One of the lesser reported stories to make the news during this economic crisis is the issue of increasing fraud and avoidance hitting the insurance industry.

While there’s little call to be unduly sympathetic to insurers, it remains a concern to all consumers because policy premiums are simply increased to pay for the costs of fraud, which hits everybody.

In this month alone we’ve seen a couple of different stories come up on this. On the one hand, is the frightening statistic that police are now seizing 460 uninsured vehicles per day. That’s well over 150,000 vehicles per year. And the figure appears to be increasing because some people think they can no longer afford their car insurance, and so drive without any protection.
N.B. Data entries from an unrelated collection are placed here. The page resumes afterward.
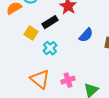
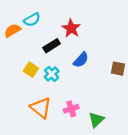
yellow square: (31, 33) -> (31, 70), moved
blue semicircle: (86, 35) -> (81, 60), moved

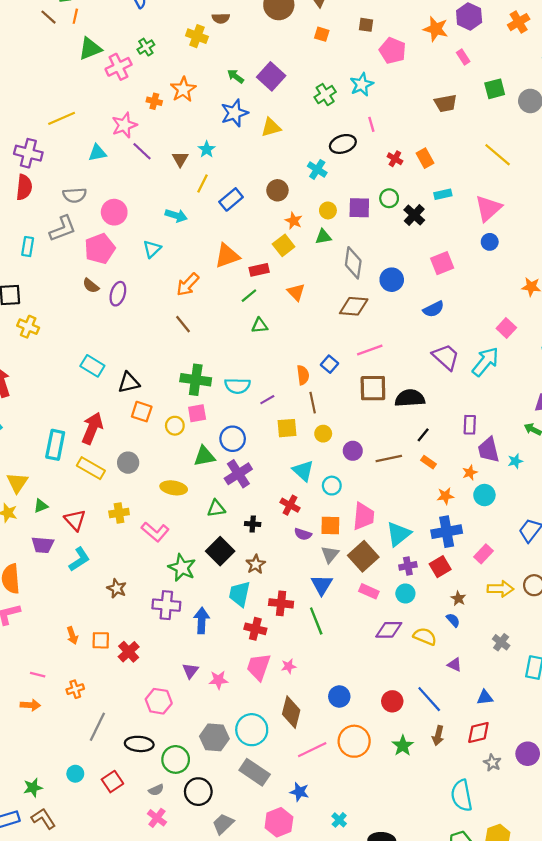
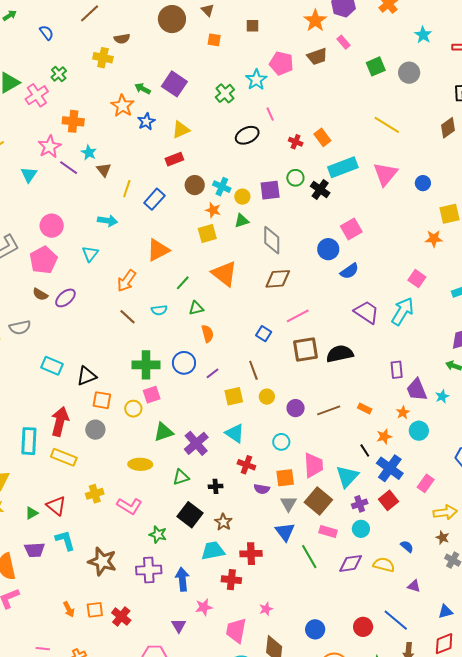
orange star: (436, 29) -> (315, 21), turned 30
pink pentagon: (393, 51) -> (281, 63), moved
orange star: (183, 89) -> (122, 106), moved
orange cross: (154, 101) -> (73, 121), size x1.5
brown trapezoid: (446, 103) -> (317, 56), moved
blue star: (234, 113) -> (146, 122), size x0.7
cyan star: (207, 149) -> (89, 153), moved
cyan triangle: (97, 153) -> (29, 175), turned -36
cyan cross: (317, 169) -> (222, 187), moved
cyan rectangle: (443, 194) -> (343, 167), size x1.8
gray semicircle: (75, 195) -> (20, 327), moved
blue circle: (490, 242) -> (423, 183), moved
yellow square: (284, 245) -> (207, 233), turned 30
red rectangle: (259, 270) -> (174, 159), moved
blue circle: (392, 280) -> (328, 249), moved
orange triangle: (296, 292) -> (224, 274), size x1.6
purple ellipse: (118, 294) -> (65, 298), turned 40
orange semicircle: (303, 375) -> (207, 334), moved
cyan semicircle: (237, 386) -> (159, 310), moved, size x0.7
black line: (423, 435) -> (365, 451), moved, turned -64
blue circle: (233, 439) -> (184, 363), moved
gray circle: (128, 463) -> (95, 430), moved
cyan triangle: (303, 471) -> (235, 433), moved
green triangle: (41, 506) -> (32, 513), moved
blue cross: (447, 532) -> (390, 468), turned -36
purple trapezoid: (43, 545) -> (35, 550), moved
cyan L-shape: (79, 559) -> (65, 540), turned -65
green star: (182, 568) -> (158, 534), size x0.7
brown star: (117, 588) -> (102, 561), size x1.6
cyan trapezoid: (240, 594) -> (213, 551), turned 75
brown star: (458, 598) -> (442, 538), moved
green line: (316, 621) -> (309, 557), moved
pink trapezoid: (259, 667) -> (236, 631), moved
pink star: (218, 680) -> (204, 607), moved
Which is mad when you think of the possible costs and impact on work of having your car towed away.

On the other hand, a general escalation of insurance fraud, not least among car insurance claims. It seems that drivers are either trying not to pay on their insurance, or else trying to play it to pay for other costs.

It’s important to realise that car insurance isn’t a luxury – it’s a necessity, and for protecting the driver’s interests at that.

While most accidents in the UK are not fatal, there are still more than 8 deaths on the road each day. And even seemingly minor injuries such as whiplash are renown for the potential to develop into a more debilitating medical condition.

In either instance of injury or death in a car accident, the insurance isn’t going to heal wounds or resurrect – but at least it can pay for costs, for repairing or replacing the vehicle, paying for extra medical expenses, and many have a built in death policy which can help protect income and inheritance for dependents.

In the meantime, I’m currently running a car insurance policy with Nationwide, but I’m very close to being eligible for the over-50 discounts with Saga. As I’ve iterated before, though, don’t try and save money trying to get the cheapest car insurance, but instead look for one that gives you all the cover you need.

After all, where’s the point of saving a few pounds, if in the event of a claim, it can cost you a lot more in expenses, lost time, and lost income, by having the wrong policy?